For complete architecture documentation, see TILLER-DESIGN.md.

State Machine Workflow

stateDiagram-v2
    [*] --> proposed: tiller init
    proposed --> approved: tiller approve
    approved --> ready
    ready --> active: tiller start / activate

    state active {
        [*] --> executing
        executing --> paused: tiller pause
        paused --> executing: tiller resume
        executing --> checkpoint: agent checkpoint
        checkpoint --> executing: resolved
    }

    active --> verifying: tiller verify

    state verifying {
        [*] --> testing
        testing --> passed: --pass
        testing --> failed: --fail
        failed --> fixing: create FIX-PLAN
        fixing --> retesting: fixes complete
        retesting --> passed: passes
        retesting --> failed: still failing
    }

    verifying --> active: tiller rework
    verifying --> complete: tiller complete
    complete --> active: tiller rework
    complete --> [*]

    active --> abandoned: tiller abandon
    verifying --> abandoned: tiller abandon
    abandoned --> [*]
Loading

Shortcut: tiller start 01-01 collapses init → approve → activate into one command.

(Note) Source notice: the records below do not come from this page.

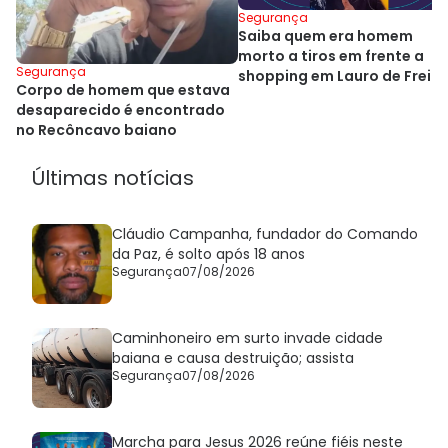
Segurança
Saiba quem era homem
morto a tiros em frente a
Segurança
shopping em Lauro de Freit
Corpo de homem que estava
desaparecido é encontrado
no Recôncavo baiano
Últimas notícias
Cláudio Campanha, fundador do Comando
da Paz, é solto após 18 anos
Segurança
07/08/2026
Caminhoneiro em surto invade cidade
baiana e causa destruição; assista
Segurança
07/08/2026
Marcha para Jesus 2026 reúne fiéis neste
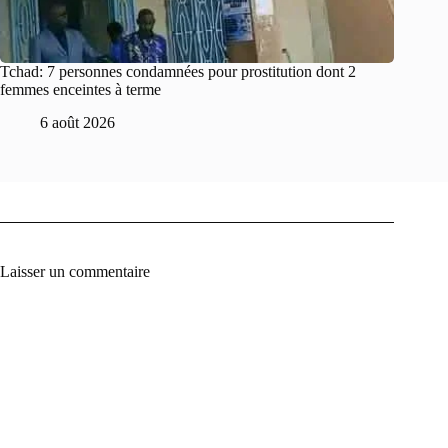
Tchad: 7 personnes condamnées pour prostitution dont 2
femmes enceintes à terme
6 août 2026
Laisser un commentaire
A
l
t
e
r
n
a
t
i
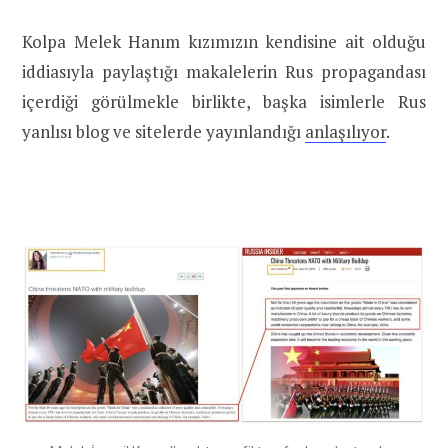
Kolpa Melek Hanım kızımızın kendisine ait olduğu
iddiasıyla paylaştığı makalelerin Rus propagandası
içerdiği görülmekle birlikte, başka isimlerle Rus
yanlısı blog ve sitelerde yayınlandığı
anlaşılıyor
.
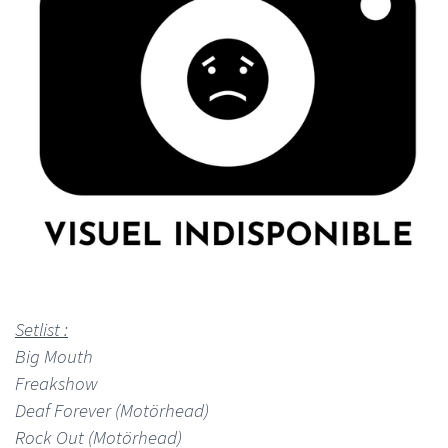
Setlist :
Big Mouth
Freakshow
Deaf Forever (Motörhead)
Rock Out (Motörhead)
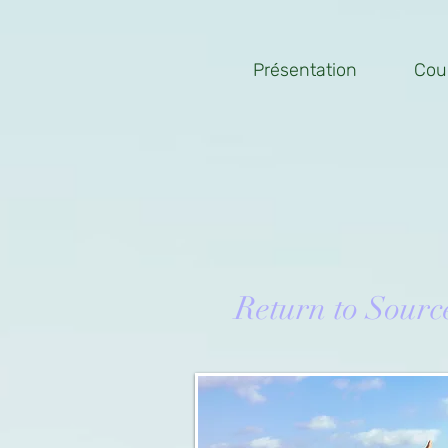
Présentation
Cou
Return to Sourc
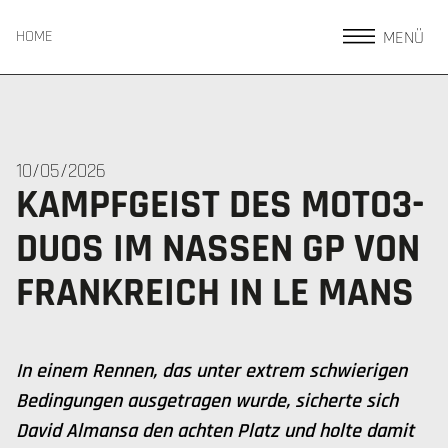
MENÜ
HOME
10/05/2026
KAMPFGEIST DES MOTO3-
DUOS IM NASSEN GP VON
FRANKREICH IN LE MANS
In einem Rennen, das unter extrem schwierigen
Bedingungen ausgetragen wurde, sicherte sich
David Almansa den achten Platz und holte damit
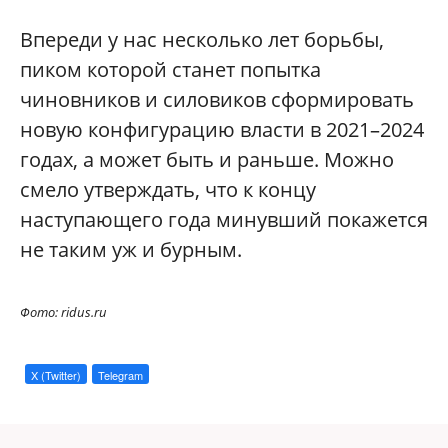
Впереди у нас несколько лет борьбы,
пиком которой станет попытка
чиновников и силовиков сформировать
новую конфигурацию власти в 2021–2024
годах, а может быть и раньше. Можно
смело утверждать, что к концу
наступающего года минувший покажется
не таким уж и бурным.
Фото: ridus.ru
X (Twitter)
Telegram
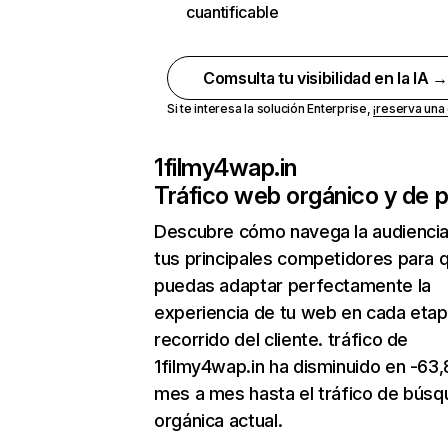
cuantificable
Comsulta tu visibilidad en la IA 
Si te interesa la solución Enterprise,
¡reserva un
1filmy4wap.in
Tráfico web orgánico y de 
Descubre cómo navega la audienci
tus principales competidores para 
puedas adaptar perfectamente la
experiencia de tu web en cada etap
recorrido del cliente. tráfico de
1filmy4wap.in ha disminuido en -63
mes a mes hasta el tráfico de bús
orgánica actual.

See docs/TILLER-DESIGN.md for details.

Credits

Built on workflow patterns from GSD (Get Shit Done) by glittercowboy.

What Tiller took from GSD:

  • Spec-driven development philosophy (Phase 1 human-led, Phase 2 AI-driven)
  • PLAN.md as source of truth
  • Multi-phase project structure
  • Verification checkpoints and UAT workflow

What Tiller changed:

  • Explicit state machine with hierarchical states (not inferred)
  • TOON output format for deterministic agent guidance
  • Two-layer sync pattern (JSON + JSONL)
  • CLI-first design (not slash commands)

See GSD Analysis for detailed breakdown and Feature Parity Mapping for command-by-command comparison.

Additional inspirations:

Why CLI Instead of Slash Commands?

Models are exceptionally well-trained on CLI commands. They're fluent with discoverable patterns: --help text, man pages, file-based state, markdown docs they can grep.

Problems with Slash Commands (from GSD experience)

  1. Execution order is hard to remember - Which command comes first? /gsd:plan-phase or /gsd:discuss-phase?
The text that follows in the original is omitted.